Stored data entries
*** Block opens ***
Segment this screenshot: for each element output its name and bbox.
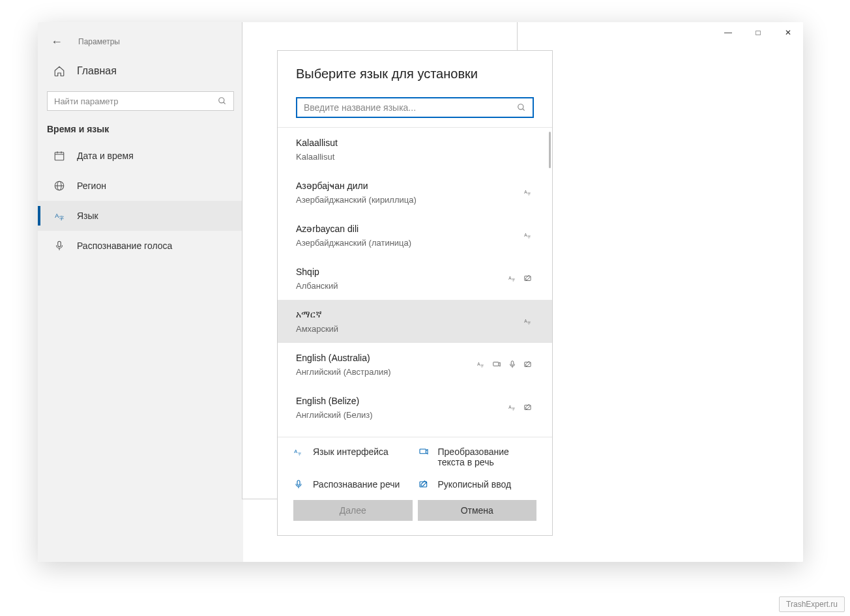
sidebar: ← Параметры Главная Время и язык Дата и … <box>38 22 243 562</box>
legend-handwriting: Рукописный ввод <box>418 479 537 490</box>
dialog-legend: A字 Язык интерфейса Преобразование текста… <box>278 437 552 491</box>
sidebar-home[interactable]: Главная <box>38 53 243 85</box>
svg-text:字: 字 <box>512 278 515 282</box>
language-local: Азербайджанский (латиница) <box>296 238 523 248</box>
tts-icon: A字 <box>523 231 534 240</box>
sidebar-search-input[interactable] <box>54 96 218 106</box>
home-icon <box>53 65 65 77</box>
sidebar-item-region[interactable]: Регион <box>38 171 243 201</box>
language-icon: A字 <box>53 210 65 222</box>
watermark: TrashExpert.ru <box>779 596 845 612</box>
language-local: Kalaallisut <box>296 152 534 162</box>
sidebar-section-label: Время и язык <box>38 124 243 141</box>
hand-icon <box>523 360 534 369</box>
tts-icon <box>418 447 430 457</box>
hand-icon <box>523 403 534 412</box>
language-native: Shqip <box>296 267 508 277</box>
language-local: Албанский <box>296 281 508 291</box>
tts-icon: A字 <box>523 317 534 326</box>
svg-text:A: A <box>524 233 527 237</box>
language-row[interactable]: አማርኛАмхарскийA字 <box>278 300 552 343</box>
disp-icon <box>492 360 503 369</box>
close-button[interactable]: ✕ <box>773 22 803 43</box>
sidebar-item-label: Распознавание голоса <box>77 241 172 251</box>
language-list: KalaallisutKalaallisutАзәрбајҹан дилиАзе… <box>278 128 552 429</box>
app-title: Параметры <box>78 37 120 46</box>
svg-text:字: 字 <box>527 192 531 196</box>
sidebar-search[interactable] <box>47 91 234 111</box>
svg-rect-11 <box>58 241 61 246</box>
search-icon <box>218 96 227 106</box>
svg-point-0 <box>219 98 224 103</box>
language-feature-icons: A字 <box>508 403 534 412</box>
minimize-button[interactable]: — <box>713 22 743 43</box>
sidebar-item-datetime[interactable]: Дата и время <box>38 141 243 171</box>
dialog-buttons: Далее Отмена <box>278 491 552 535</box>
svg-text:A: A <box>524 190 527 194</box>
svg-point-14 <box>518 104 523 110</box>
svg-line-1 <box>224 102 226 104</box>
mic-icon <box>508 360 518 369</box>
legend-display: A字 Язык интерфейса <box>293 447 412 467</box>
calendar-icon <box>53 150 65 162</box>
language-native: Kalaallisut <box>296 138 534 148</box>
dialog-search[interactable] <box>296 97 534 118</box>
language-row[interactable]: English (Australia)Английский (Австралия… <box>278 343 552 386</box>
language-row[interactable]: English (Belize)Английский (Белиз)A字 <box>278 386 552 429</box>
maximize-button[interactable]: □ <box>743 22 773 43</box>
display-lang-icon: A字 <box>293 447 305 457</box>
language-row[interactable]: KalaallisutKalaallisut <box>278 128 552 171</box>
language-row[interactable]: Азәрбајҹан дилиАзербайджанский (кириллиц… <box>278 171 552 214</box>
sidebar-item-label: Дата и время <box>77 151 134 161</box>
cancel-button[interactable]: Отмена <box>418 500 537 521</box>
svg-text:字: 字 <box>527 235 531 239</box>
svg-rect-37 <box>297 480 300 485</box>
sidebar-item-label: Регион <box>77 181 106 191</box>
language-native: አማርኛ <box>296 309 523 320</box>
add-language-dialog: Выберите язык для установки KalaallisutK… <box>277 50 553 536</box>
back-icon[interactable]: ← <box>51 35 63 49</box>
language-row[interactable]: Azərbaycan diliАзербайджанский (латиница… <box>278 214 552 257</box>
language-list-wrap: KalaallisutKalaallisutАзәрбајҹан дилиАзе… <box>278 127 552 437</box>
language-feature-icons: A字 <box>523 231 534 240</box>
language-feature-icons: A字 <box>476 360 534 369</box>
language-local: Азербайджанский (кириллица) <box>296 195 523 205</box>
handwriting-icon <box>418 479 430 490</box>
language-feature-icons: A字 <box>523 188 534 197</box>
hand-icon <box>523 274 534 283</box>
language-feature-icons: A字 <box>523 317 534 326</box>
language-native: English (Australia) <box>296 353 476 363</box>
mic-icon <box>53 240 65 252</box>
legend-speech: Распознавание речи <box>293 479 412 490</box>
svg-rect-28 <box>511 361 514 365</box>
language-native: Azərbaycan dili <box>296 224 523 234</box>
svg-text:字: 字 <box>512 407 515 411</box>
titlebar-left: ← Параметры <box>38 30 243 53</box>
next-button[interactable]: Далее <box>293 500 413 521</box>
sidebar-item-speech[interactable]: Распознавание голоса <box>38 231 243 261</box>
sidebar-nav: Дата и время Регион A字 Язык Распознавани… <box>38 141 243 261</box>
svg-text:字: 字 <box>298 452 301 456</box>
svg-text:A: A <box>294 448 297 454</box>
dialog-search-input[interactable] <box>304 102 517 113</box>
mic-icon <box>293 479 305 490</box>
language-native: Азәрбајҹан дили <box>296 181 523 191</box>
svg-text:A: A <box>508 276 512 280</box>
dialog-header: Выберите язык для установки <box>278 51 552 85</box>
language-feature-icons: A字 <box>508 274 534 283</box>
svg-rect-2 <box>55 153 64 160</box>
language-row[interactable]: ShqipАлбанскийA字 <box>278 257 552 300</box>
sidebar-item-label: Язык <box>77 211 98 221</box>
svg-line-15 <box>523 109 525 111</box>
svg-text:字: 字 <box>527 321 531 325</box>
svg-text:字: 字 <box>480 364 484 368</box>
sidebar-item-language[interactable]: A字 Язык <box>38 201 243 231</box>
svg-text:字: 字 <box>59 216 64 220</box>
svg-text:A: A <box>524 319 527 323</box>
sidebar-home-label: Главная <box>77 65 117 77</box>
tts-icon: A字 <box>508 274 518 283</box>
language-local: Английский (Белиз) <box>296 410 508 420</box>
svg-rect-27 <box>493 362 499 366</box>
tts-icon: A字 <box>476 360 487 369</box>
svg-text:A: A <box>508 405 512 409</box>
*** Block closes ***
*** Block opens ***
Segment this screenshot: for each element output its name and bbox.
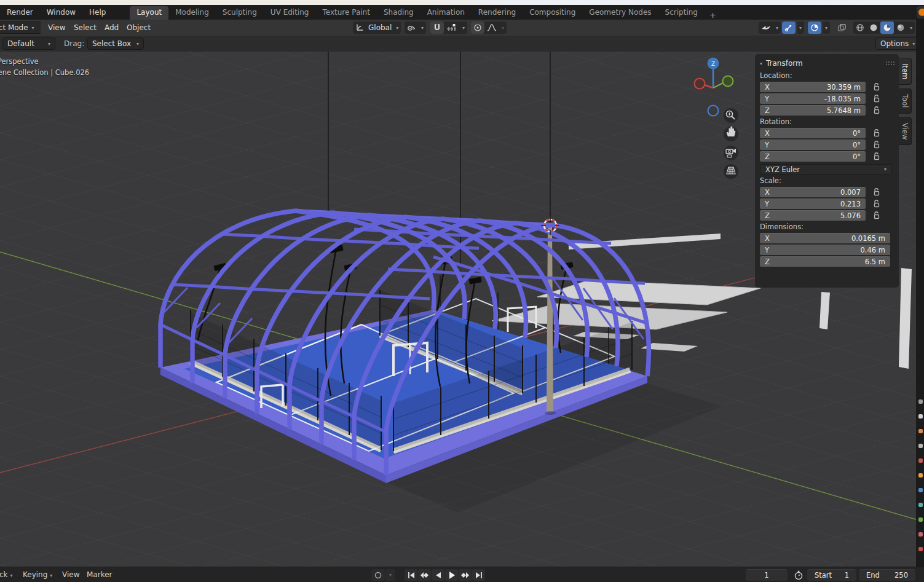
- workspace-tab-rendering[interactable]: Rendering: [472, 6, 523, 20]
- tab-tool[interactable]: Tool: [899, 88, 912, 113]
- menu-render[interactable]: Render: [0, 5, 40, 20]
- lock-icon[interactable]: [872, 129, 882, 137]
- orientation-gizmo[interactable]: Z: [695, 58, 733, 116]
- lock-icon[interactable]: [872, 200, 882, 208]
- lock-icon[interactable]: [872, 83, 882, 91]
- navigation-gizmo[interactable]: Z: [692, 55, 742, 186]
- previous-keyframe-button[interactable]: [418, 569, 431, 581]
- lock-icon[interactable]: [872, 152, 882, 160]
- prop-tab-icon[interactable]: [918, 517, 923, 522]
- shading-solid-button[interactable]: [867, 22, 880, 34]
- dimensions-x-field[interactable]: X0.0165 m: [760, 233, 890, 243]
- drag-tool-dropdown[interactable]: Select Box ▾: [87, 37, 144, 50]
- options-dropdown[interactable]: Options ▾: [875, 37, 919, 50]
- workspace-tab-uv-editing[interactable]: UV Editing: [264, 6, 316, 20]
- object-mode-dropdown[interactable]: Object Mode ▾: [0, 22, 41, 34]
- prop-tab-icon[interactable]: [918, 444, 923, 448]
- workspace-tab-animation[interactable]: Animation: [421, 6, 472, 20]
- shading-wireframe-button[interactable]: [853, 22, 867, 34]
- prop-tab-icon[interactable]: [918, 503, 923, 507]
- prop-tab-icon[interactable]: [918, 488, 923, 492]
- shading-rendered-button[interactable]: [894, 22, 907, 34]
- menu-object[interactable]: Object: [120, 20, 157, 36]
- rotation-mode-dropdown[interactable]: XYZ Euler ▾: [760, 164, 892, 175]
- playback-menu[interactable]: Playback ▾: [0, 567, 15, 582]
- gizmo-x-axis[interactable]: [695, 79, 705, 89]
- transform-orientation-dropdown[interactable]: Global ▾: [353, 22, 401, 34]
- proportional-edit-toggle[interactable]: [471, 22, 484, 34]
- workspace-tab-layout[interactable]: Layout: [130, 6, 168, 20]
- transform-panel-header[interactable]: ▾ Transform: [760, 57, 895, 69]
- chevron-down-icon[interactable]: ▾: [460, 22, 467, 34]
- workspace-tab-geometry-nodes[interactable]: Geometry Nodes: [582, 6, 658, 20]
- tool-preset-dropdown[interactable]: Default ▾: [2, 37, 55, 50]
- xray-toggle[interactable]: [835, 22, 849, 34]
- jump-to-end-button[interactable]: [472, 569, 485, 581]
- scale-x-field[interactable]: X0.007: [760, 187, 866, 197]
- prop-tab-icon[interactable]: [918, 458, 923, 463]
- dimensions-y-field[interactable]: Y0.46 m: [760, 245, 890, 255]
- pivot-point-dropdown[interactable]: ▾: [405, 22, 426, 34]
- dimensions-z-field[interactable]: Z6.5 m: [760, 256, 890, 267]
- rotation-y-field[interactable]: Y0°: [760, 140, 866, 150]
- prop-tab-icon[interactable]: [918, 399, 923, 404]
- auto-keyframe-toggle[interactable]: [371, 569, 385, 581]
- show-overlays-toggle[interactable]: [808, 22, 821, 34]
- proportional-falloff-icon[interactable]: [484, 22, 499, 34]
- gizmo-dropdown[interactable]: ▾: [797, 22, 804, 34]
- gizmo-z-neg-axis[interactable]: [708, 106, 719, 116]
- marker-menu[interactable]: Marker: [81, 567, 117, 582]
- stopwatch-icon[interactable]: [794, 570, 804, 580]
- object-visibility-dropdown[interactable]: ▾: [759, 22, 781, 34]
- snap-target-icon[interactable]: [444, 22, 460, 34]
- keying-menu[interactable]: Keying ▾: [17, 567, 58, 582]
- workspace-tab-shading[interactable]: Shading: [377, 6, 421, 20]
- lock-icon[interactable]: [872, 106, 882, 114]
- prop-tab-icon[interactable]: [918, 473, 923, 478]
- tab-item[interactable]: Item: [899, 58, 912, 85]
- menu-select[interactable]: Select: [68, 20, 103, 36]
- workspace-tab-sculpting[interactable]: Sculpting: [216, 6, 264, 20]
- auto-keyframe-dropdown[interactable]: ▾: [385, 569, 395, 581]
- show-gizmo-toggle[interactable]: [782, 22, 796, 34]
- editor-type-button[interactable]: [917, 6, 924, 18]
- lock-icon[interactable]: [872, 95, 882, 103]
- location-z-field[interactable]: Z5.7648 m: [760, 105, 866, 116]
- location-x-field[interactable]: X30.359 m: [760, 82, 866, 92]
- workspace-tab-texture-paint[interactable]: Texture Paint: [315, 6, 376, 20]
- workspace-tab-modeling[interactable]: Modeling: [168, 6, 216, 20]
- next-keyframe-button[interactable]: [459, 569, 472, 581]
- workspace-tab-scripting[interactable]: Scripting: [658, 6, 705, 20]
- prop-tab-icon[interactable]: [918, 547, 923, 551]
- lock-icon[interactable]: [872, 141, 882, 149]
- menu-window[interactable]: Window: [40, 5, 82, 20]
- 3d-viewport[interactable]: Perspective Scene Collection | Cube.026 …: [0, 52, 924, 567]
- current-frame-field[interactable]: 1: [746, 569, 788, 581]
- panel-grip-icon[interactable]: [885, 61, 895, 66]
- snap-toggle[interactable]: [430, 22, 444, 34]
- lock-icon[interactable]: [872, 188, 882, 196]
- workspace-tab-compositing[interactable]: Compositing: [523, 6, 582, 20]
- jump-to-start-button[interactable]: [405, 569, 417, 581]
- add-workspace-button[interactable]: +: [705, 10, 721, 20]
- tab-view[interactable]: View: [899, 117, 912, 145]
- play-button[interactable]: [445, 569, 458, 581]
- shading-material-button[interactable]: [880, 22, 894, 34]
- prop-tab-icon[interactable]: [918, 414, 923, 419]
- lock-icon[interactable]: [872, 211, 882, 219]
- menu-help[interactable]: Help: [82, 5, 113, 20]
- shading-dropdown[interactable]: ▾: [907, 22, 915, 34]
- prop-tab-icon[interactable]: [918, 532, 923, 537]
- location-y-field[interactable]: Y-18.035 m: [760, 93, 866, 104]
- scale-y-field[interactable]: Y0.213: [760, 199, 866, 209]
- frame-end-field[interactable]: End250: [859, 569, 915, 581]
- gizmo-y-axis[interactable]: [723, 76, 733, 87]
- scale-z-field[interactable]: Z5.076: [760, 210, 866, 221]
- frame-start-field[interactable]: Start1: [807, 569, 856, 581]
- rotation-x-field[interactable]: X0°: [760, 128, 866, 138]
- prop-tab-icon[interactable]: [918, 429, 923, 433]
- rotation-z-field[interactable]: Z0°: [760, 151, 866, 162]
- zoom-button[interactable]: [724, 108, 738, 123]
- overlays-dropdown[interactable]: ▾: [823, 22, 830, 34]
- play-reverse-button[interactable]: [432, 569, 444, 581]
*** Block closes ***
> Task description
Every line above that holds the word "toggle" needs to be copied.

> Output below
- proportional-edit-toggle[interactable]: [471, 22, 484, 34]
- xray-toggle[interactable]: [835, 22, 849, 34]
- auto-keyframe-toggle[interactable]: [371, 569, 385, 581]
- show-overlays-toggle[interactable]: [808, 22, 821, 34]
- show-gizmo-toggle[interactable]: [782, 22, 796, 34]
- snap-toggle[interactable]: [430, 22, 444, 34]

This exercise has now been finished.